Work builds confidence and provides security. Furthermore, hard work helps us to appreciate the fruit of our work whether it is the completion of a task or the compensation that comes with a job well done.
A well-thought-out article by Trent (2011) declares:
The exact nature of hard work has changed over time. Physical labor was once highly valued, but has dropped somewhat in value in recent years simply because many physical jobs are now completed by machinery. Today, intellectual work is much more highly valued, particularly in the first world, because there is incredible value in figuring out innovative uses of resources. Whenever I see the phrase, “Work smarter, not harder,” I cringe. I agree with the first part – working smarter is certainly worthwhile. However, if you merely work smarter to accomplish what you were already doing, you’re going to eventually fall behind those who actually work harder, too. The key to success is to work smart and work hard.

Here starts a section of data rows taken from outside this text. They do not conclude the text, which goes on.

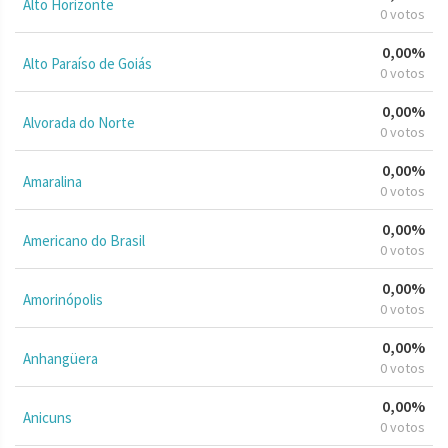
Alto Horizonte
0 votos
0,00%
Alto Paraíso de Goiás
0 votos
0,00%
Alvorada do Norte
0 votos
0,00%
Amaralina
0 votos
0,00%
Americano do Brasil
0 votos
0,00%
Amorinópolis
0 votos
0,00%
Anhangüera
0 votos
0,00%
Anicuns
0 votos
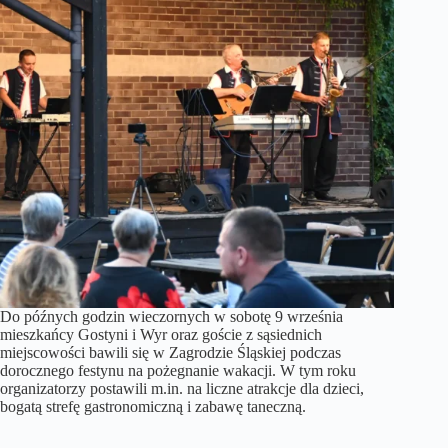
Do późnych godzin wieczornych w sobotę 9 września
mieszkańcy Gostyni i Wyr oraz goście z sąsiednich
miejscowości bawili się w Zagrodzie Śląskiej podczas
dorocznego festynu na pożegnanie wakacji. W tym roku
organizatorzy postawili m.in. na liczne atrakcje dla dzieci,
bogatą strefę gastronomiczną i zabawę taneczną.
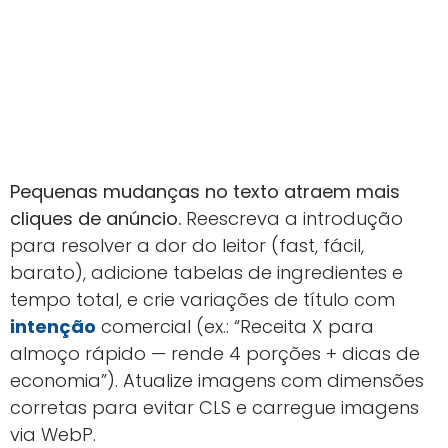
Pequenas mudanças no texto atraem mais
cliques de anúncio.
Reescreva a introdução
para resolver a dor do leitor (fast, fácil,
barato), adicione tabelas de ingredientes e
tempo total, e crie variações de título com
intenção
comercial (ex.: “Receita X para
almoço rápido — rende 4 porções + dicas de
economia”). Atualize imagens com dimensões
corretas para evitar CLS e carregue imagens
via WebP.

Three months after those cold winter mornings I went with my father to the junior livestock show to parade my now grown pigs and hope for the highest score from the bidders surrounding the auction ring. As I guided my pig around with my hooked cane I felt immense pride and satisfaction.
I had spent many hours working hard to make this day happen. This experience and many others have provided me with the foundation I needed to persevere in other life challenges that we all meet.
I invite you to reflect on what work means to you and experiences that you have had what hard work has taught you. If applicable, I also invite you to consider what opportunities you can provide your children, young or old, to work and receive the benefits that come from a job well done.
Dr. Keith Grover is has served eight years in the Utah House of Representatives. His award nominated dissertation uncovered the reality and destructiveness of racism among students in our public schools. He is currently a public school administrator helping adolescent students succeed at Oak Canyon Junior High School. He is married to Dr. Julie Grover and they are the parents of five children.
Casner-Lotto, Jill; Barrington, Linda. (2006). Are They Really Ready to Work? Employers’ Perspectives on the Basic Knowledge and Applied Skills of New Entrants to the 21st Century U.S. Workforce. Partnership for 21st Century Skills.
Trent, A. (2011). The Simple Dollar. http://www.thesimpledollar.
Wray-Lake, Laura; Syvertsen, Amy K.; Briddell, Laine; Osgood, D. Wayne; Flanagan, Constance A. (2011). Exploring the Changing Meaning of Work for American High School Seniors from 1976 to 2005. Youth & Society, v43 n3 p1110-1135 Sept 2011.